Orri wondered why he was in the old couple’s house, considering his aversion to the young and the elderly. But the answer was simple enough. The back door had been left unlocked. Hidden by a hedge on one side and in the shadow of the garage, it was just too easy to walk in and help himself. With a slim torch held between his teeth to cast a pool of light in front of him, Orri went through the bedroom drawers systematically. Some housebreakers would gleefully scatter everything in their wake, breaking anything that might be in the way and leaving trails of muddy footprints and worse. That wasn’t Orri’s style. He felt that making a mess was unprofessional. Ideally, he wouldn’t leave a trace, and sometimes days or weeks would pass before people realized there had been a visitor, by which time any trail had long gone cold and the goods had been safely disposed of.

This time he was lucky. There was gold and silver to be had, a dozen krugerrands, a heavy necklace and a couple of bracelets and chunky pendants that he quickly stowed in his bag without looking too carefully. Metal was good and the Baltic boys would give him a price for it. Melted down, it became untraceable, and there was always a market for it.

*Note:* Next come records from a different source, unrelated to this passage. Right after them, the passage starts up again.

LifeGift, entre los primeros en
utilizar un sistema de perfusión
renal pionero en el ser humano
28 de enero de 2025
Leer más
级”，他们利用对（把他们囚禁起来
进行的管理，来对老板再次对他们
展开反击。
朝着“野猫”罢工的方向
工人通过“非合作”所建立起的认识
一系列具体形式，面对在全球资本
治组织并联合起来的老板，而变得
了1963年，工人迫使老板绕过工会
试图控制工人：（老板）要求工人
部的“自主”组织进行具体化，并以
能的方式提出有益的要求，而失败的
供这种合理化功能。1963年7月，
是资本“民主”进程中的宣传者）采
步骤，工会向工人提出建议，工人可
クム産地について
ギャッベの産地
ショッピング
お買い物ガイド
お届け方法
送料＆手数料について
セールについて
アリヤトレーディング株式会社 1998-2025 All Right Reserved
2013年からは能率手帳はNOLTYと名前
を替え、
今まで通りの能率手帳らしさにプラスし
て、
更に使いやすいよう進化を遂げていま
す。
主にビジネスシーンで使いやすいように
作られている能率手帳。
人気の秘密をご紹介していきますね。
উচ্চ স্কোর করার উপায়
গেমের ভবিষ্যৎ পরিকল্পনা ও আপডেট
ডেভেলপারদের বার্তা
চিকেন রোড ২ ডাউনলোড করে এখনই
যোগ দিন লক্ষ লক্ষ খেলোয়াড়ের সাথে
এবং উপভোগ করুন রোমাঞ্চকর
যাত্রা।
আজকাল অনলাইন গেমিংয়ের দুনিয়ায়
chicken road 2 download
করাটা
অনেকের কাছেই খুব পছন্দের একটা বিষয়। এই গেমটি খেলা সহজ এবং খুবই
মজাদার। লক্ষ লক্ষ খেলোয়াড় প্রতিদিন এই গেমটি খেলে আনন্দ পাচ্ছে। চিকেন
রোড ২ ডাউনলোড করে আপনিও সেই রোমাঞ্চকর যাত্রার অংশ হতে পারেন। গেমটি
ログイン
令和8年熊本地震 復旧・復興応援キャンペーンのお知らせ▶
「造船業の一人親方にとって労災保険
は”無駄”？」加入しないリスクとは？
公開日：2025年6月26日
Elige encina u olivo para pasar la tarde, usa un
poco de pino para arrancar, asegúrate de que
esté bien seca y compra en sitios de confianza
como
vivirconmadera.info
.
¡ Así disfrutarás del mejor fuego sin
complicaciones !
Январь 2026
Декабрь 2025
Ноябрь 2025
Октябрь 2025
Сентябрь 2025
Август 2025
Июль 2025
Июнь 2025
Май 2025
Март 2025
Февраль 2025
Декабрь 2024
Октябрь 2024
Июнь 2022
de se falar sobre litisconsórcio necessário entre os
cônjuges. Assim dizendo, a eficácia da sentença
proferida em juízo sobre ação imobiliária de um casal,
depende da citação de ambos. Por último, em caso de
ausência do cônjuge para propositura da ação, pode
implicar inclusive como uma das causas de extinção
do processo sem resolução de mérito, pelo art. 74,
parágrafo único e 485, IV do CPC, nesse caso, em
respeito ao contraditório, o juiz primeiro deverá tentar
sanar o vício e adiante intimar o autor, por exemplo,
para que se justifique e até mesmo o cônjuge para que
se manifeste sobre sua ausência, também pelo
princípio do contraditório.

A leather wallet made of some soft skin yielded a handful of cash in a variety of currencies, which he stuffed into a trouser pocket before he decided that enough was enough for a few quick minutes of easy work. It might take weeks for the couple whose bedroom he had invaded to notice that the cash and jewellery had vanished, and he made a swift exit. He clicked the back door locked. He dropped the torch into his jacket pocket and froze, standing with his back to the wall between the house and the garage.